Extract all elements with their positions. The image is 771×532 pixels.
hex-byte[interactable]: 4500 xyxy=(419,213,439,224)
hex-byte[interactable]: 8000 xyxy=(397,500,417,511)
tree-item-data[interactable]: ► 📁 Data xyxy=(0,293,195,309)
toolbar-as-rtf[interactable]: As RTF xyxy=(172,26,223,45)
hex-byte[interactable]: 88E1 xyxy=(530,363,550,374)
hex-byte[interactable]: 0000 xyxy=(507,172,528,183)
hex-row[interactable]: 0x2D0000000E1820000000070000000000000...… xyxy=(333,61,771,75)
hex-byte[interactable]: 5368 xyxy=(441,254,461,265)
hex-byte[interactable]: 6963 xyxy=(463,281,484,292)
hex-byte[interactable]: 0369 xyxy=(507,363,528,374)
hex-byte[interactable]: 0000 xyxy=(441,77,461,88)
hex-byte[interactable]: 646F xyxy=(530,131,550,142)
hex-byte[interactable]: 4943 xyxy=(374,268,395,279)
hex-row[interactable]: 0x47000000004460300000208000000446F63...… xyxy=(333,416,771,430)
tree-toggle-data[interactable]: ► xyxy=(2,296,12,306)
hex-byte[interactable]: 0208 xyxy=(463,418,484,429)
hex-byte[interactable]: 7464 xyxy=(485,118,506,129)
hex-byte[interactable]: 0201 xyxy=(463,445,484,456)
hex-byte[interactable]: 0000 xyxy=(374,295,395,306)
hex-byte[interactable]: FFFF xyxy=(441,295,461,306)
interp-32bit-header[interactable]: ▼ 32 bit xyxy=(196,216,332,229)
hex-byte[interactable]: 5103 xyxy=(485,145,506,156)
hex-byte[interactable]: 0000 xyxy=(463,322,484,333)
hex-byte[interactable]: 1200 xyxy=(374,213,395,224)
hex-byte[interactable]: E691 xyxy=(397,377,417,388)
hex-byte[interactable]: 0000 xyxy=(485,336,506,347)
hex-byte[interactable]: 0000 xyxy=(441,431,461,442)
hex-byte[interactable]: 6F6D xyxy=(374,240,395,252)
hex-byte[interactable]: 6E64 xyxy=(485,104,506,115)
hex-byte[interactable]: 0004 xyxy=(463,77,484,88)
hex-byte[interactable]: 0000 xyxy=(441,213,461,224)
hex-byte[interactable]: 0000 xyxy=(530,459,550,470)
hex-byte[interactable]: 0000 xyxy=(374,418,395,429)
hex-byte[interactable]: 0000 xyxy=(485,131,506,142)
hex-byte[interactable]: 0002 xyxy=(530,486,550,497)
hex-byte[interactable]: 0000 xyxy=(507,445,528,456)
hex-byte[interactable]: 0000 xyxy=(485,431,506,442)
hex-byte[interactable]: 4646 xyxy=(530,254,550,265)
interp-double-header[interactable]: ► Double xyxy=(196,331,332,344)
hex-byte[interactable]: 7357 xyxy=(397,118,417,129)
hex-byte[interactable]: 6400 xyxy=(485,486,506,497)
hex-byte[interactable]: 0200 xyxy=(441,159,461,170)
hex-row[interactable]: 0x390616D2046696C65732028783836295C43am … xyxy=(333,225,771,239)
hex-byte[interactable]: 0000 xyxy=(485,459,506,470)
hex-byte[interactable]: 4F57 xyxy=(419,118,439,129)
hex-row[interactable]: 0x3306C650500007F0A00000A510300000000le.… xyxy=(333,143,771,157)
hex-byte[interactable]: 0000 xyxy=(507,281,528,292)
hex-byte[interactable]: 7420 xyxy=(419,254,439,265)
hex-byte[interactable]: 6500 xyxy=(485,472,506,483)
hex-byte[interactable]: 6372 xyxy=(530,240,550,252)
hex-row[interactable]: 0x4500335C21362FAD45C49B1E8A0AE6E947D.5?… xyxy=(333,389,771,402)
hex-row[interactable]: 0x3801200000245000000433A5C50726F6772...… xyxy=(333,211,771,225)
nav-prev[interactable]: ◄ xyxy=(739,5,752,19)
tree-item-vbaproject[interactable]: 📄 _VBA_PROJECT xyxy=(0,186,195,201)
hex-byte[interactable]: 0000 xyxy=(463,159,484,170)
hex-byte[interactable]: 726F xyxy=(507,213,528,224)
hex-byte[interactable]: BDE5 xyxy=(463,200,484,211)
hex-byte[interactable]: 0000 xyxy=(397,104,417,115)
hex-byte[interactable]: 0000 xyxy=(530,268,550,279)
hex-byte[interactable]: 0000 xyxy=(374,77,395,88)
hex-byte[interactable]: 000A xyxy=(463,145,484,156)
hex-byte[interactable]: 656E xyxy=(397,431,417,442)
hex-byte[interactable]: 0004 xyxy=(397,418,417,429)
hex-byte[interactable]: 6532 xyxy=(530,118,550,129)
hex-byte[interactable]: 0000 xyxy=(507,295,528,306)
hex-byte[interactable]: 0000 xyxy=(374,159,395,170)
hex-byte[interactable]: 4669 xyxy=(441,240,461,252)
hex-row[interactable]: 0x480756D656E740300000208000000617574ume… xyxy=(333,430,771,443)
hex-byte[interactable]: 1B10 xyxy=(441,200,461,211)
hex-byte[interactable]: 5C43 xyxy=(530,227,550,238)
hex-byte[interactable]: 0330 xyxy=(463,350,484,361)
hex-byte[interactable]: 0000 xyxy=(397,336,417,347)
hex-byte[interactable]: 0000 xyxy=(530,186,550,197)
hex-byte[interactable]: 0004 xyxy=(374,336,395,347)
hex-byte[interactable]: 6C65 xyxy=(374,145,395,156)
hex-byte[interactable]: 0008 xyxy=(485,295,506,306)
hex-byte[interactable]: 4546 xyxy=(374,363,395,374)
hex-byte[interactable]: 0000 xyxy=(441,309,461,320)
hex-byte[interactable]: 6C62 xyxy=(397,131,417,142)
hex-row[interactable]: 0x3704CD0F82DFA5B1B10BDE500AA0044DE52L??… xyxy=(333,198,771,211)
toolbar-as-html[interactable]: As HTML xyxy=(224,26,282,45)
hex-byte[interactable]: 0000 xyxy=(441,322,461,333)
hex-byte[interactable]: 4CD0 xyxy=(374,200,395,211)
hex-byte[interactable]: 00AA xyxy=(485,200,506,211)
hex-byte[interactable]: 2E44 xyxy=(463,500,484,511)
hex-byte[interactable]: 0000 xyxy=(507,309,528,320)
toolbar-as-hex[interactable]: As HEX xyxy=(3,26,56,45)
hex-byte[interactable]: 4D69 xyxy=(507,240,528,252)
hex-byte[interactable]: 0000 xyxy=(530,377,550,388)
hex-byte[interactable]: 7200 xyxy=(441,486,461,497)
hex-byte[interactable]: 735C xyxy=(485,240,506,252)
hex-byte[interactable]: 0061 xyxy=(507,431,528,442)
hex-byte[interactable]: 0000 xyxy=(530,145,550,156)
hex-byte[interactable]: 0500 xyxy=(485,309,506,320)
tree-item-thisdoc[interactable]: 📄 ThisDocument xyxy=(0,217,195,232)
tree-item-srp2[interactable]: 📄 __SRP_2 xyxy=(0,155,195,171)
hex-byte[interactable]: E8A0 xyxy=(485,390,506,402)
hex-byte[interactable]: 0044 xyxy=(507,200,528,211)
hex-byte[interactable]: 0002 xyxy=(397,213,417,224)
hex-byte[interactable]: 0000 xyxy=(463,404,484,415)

********************

▶ _Task goal_: Search the entries for the word "item" and gather every line where it appears.

▶ _Answer section_:
tree-item-data[interactable]: ► 📁 Data xyxy=(0,293,195,309)
tree-item-vbaproject[interactable]: 📄 _VBA_PROJECT xyxy=(0,186,195,201)
tree-item-thisdoc[interactable]: 📄 ThisDocument xyxy=(0,217,195,232)
tree-item-srp2[interactable]: 📄 __SRP_2 xyxy=(0,155,195,171)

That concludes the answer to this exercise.